Muchmore, the Oklahoma City senior, said he doesn’t know anyone in that movement. Instead, he sees individual Oklahomans accepting the vaccine or refusing it for myriad reasons, including concerns about side effects, a personal calculus of family health risks and a shared sense of outrage at the government telling people what to do. 

“There is general resentment among people in Oklahoma against the heavy hand,” Muchmore said. “There is irritation that people are forced to give up their jobs or retire from the Army” if they refuse the vaccine. “I hear a lot of complaints about that, and I share them.”  

But that didn’t stop Muchmore from getting vaccinated. He received his third booster shot last week. 

COVID-19 politics have burned hotter in some states than others.  

In West Virginia, “we had a Republican governor,” Jim Justice, “who was out there pushing vaccines,” said Mike Pushkin, chairman of the West Virginia Democratic Party. “When the vaccine was new, it was one of the easiest states to get vaccinated in. We had people showing up from New York, from Connecticut, from the other states because it was easier to get a vaccine here.” 

After a brisk rollout, “I think we hit a wall,” Pushkin said. “Everyone who wanted a vaccine in West Virginia got one, and then it stopped.” The statewide vaccination rate stands at 59 percent overall, 86 percent among seniors.  

In Idaho, activists gathered in the spring of 2021 for mask burnings. The state’s Republican lieutenant governor opposed mask mandates and once suggested, incorrectly, that vaccinated Idahoans were more likely to die.  

The anti-vaccine campaign resonated in Idaho, a state with a history of opting out of childhood immunizations. The statewide immunization rate dipped last year to 80.2 percent, dangerously low for maintaining herd immunity to polio, among other epidemiological horrors.  

“There’s what I could call an overly high value placed on parental control of their kids,” said Melissa Wintrow, a Democrat who serves on the Idaho state Senate. “It’s not very difficult to not be vaccinated in Idaho.” 

Idaho’s overall COVID-19 vaccination rate stands at 55 percent. Among seniors, by contrast, 89 percent have completed at least one round of shots and 71 percent are boosted, near the national averages.  

“When you think of older Idahoans, they’re not plugged into social media,” Wintrow said. “And I think that means they’re not getting the misinformation and conspiracy theories. People in this generation, they lived through other epidemics. They know about polio. They know about smallpox. They trust and believe in science.” 

Jerry Leonard of Moscow, Idaho, is 72 and fully vaccinated. He believes older Idahoans are more likely than the younger generation to heed the advice of public health leaders.  

“We see doctors a lot,” Leonard said. “The medical community in Idaho has been on top of this. And we listen to them. And it’s been a pretty clear message.” 

In the months since the mask burnings, COVID-19 protests in Idaho have died down. People in the state feel less pressure to vaccinate in secret, older Idahoans say. Mask wearing is both less common and more tolerated.  

“I got my booster at a Black Crowes concert right here in town,” said Wintrow, the state senator. “I posted it on social media. I got more likes on that than I did on The Black Crowes.” 
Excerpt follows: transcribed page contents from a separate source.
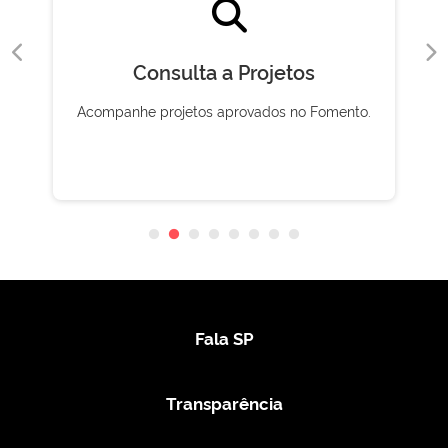
Consulta a Projetos
Acompanhe projetos aprovados no Fomento.
Fala SP
Transparência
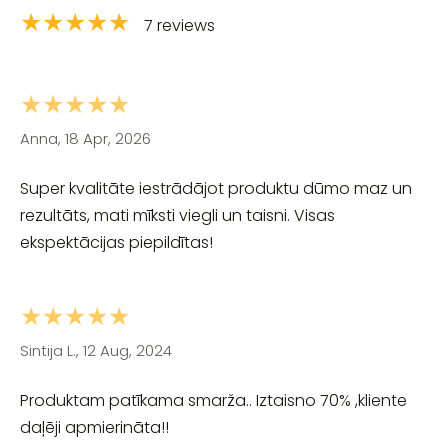
★★★★★
7 reviews
★★★★★
Anna, 18 Apr, 2026
Super kvalitāte iestrādājot produktu dūmo maz un
rezultāts, mati mīksti viegli un taisni. Visas
ekspektācijas piepildītas!
★★★★★
Sintija L., 12 Aug, 2024
Produktam patīkama smarža.. Iztaisno 70% ,kliente
daļēji apmierināta!!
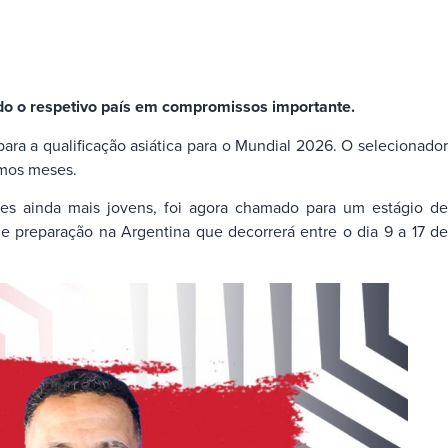
do o respetivo país em compromissos importante.
ra a qualificação asiática para o Mundial 2026. O selecionador
imos meses.
ões ainda mais jovens, foi agora chamado para um estágio de
e preparação na Argentina que decorrerá entre o dia 9 a 17 de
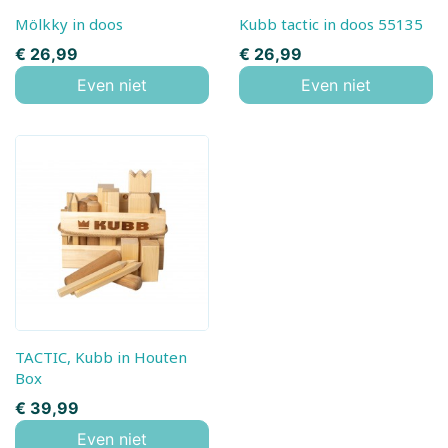
Mölkky in doos
Kubb tactic in doos 55135
Prijs
Prijs
€ 26,99
€ 26,99
Even niet
Even niet
TACTIC, Kubb in Houten
Box
Prijs
€ 39,99
Even niet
Public health leaders hope older Americans will ultimately settle into an annual routine, receiving a COVID-19 booster along with a seasonal flu shot. Roughly two-thirds of older Americans receive annual flu vaccines.  

Already, more than two-thirds of seniors in most deep-red states have received at least one COVID-19 booster, not far behind the national average of 71 percent for that age group. 

A much smaller share have scheduled second or third boosters. Nationally, 44 percent of seniors have received two or more COVID-19 booster shots.